INPUT DATA:

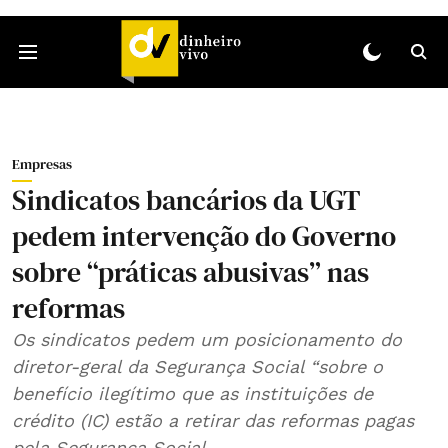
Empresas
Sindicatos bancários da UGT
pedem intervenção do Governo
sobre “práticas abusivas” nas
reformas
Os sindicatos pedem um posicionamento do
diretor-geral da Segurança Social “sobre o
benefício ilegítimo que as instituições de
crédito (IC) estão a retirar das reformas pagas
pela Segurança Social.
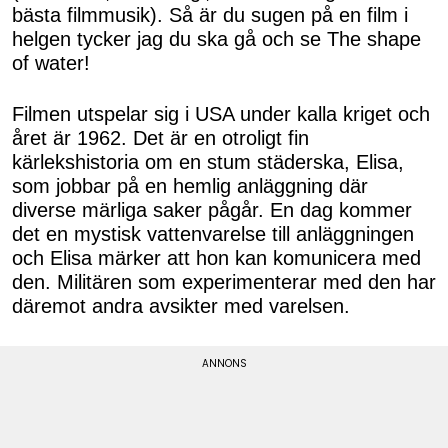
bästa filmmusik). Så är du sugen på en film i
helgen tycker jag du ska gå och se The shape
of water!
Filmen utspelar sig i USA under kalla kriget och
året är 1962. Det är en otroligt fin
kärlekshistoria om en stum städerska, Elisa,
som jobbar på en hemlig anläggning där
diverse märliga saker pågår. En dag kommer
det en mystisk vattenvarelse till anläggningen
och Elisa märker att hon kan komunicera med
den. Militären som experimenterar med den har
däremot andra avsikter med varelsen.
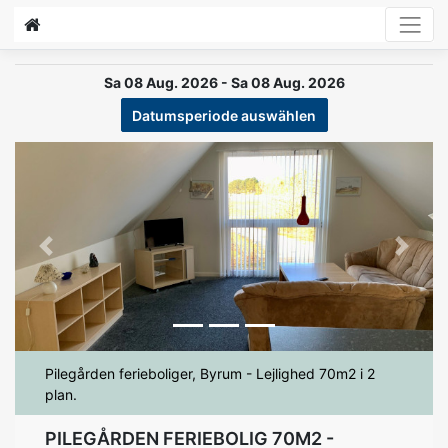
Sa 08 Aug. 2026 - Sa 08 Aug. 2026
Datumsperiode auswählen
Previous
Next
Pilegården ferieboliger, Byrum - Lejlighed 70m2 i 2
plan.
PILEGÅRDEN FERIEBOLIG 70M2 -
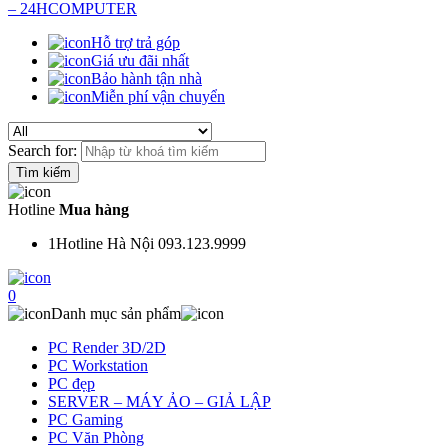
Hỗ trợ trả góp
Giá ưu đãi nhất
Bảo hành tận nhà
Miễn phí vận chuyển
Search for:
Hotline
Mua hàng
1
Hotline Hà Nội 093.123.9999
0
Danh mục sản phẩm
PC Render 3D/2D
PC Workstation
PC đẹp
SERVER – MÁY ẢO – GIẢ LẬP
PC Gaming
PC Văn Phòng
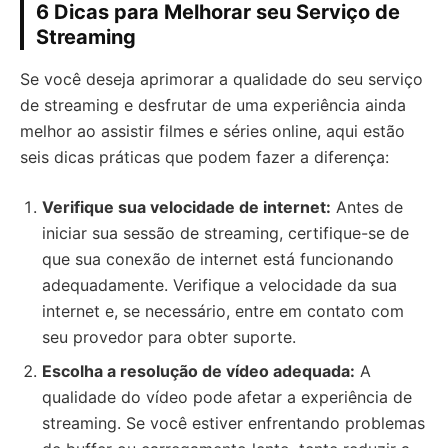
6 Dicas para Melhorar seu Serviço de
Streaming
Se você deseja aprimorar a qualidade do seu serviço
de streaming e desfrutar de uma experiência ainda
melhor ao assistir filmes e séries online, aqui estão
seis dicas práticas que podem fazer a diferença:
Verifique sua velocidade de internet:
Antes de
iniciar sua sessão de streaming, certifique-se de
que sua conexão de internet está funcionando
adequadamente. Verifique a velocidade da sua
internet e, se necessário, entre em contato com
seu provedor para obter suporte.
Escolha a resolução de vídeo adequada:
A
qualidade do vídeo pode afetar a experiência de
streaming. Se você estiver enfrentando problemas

TASK ITEM: Among the lines above, the one with "PILEGÅRDEN FERIEBOLIG 70M2" opens the part to repeat and the one with "Se você deseja" closes it; repeat only that part exactly, with no pictures.

FINAL ANSWER:
PILEGÅRDEN FERIEBOLIG 70M2 -
Hỗ trợ trả góp
Giá ưu đãi nhất
Bảo hành tận nhà
Miễn phí vận chuyển
Search for:
Hotline
Mua hàng
1
Hotline Hà Nội 093.123.9999
0
Danh mục sản phẩm
PC Render 3D/2D
PC Workstation
PC đẹp
SERVER – MÁY ẢO – GIẢ LẬP
PC Gaming
PC Văn Phòng
6 Dicas para Melhorar seu Serviço de
Streaming
Se você deseja aprimorar a qualidade do seu serviço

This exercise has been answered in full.